- [The task]: Using the listing that follows, filter out every line lacking the string "Dąbrowskiej" and return the rest.

__________________________________________________

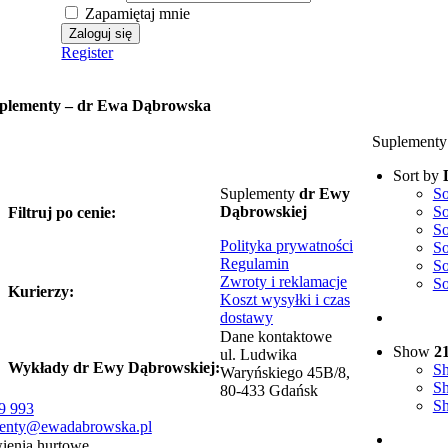
Zapamiętaj mnie
Register
plementy – dr Ewa Dąbrowska
Suplementy
Sort by
Suplementy
dr Ewy
So
Dąbrowskiej
So
Filtruj po cenie:
So
Polityka prywatności
So
Regulamin
So
Zwroty i reklamacje
So
Kurierzy:
Koszt wysyłki i czas
dostawy
Dane kontaktowe
Show
2
ul. Ludwika
Wykłady dr Ewy Dąbrowskiej:
S
Waryńskiego 45B/8,
S
80-433 Gdańsk
S
9 993
enty@ewadabrowska.pl
enia hurtowe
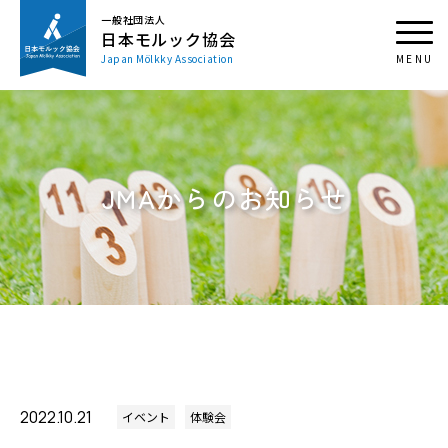
一般社団法人
日本モルック協会
Japan Mölkky Association
JMAからのお知らせ
2022.10.21
イベント
体験会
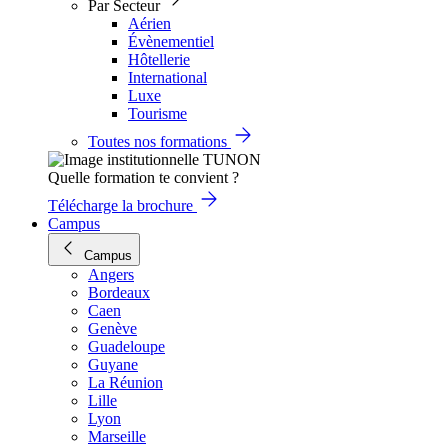
Par Secteur
Aérien
Évènementiel
Hôtellerie
International
Luxe
Tourisme
Toutes nos formations
Quelle formation te convient ?
Télécharge la brochure
Campus
Campus
Angers
Bordeaux
Caen
Genève
Guadeloupe
Guyane
La Réunion
Lille
Lyon
Marseille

__________________________________________________

- [Response for this exercise]:
Dąbrowskiej
Wykłady dr Ewy Dąbrowskiej:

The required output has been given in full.